╭─ Provided material

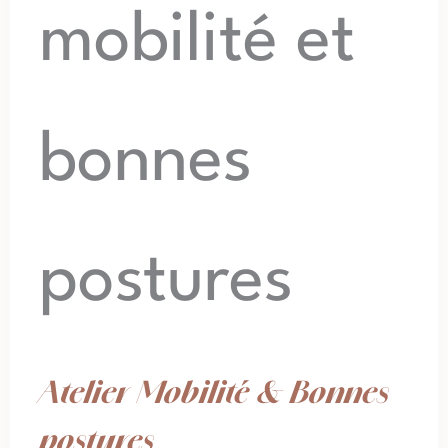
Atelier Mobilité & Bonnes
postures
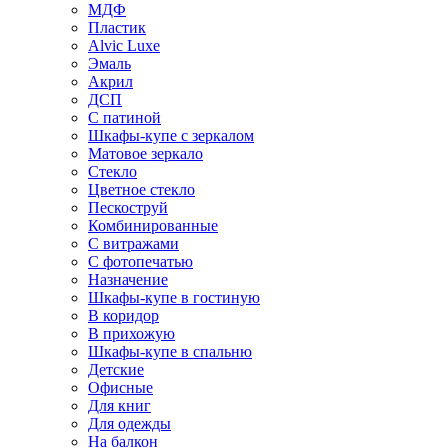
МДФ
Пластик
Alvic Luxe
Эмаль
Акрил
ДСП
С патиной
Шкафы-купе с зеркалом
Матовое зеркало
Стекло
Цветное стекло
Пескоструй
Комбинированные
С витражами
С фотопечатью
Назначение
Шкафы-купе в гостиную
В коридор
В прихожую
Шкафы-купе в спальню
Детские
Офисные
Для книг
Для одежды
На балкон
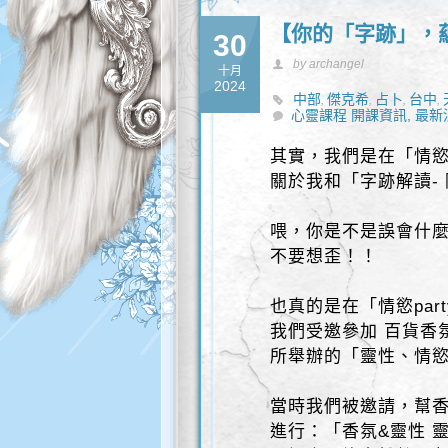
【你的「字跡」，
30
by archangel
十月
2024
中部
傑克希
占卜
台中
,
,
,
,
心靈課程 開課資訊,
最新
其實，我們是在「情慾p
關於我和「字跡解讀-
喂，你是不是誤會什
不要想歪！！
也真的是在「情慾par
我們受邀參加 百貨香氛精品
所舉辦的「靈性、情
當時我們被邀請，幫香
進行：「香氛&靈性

╰─
╭─ Provided material

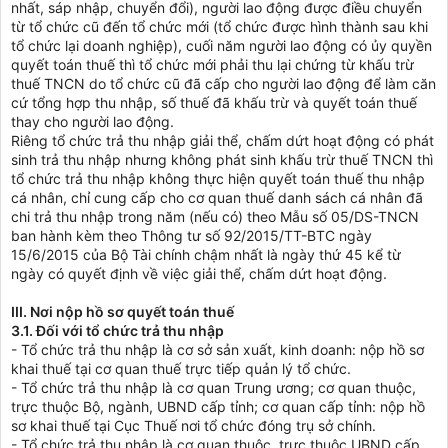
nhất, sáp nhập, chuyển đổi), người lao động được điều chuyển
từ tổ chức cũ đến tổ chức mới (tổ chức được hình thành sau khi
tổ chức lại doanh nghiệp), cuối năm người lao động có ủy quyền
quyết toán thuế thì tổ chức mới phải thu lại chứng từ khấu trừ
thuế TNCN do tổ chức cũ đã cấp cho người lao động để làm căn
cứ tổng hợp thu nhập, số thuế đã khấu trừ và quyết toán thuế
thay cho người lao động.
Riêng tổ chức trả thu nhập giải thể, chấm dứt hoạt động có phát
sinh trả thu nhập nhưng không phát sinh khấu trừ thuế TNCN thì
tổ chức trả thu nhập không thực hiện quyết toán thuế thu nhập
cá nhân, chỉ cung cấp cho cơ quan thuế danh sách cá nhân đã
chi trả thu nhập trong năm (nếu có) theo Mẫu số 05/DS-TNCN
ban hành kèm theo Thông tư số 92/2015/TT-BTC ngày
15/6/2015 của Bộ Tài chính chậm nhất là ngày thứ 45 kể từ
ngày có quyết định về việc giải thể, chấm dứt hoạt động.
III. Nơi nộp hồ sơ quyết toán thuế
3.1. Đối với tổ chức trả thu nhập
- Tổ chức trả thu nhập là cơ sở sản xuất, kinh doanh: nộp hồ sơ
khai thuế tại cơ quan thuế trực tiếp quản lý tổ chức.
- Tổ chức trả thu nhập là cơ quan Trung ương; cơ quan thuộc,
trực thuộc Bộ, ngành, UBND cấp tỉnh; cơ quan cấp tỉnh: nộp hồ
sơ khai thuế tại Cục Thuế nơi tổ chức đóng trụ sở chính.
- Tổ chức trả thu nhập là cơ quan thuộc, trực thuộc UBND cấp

╰─

• **Try it**:
The required output is the stretch of entries above from the line containing "- Tổ chức trả thu nhập là cơ quan Trung" through the line containing "- Tổ chức trả thu nhập là cơ quan thuộc, trực", reproduced exactly.

• **Problem solution**:
- Tổ chức trả thu nhập là cơ quan Trung ương; cơ quan thuộc,
trực thuộc Bộ, ngành, UBND cấp tỉnh; cơ quan cấp tỉnh: nộp hồ
sơ khai thuế tại Cục Thuế nơi tổ chức đóng trụ sở chính.
- Tổ chức trả thu nhập là cơ quan thuộc, trực thuộc UBND cấp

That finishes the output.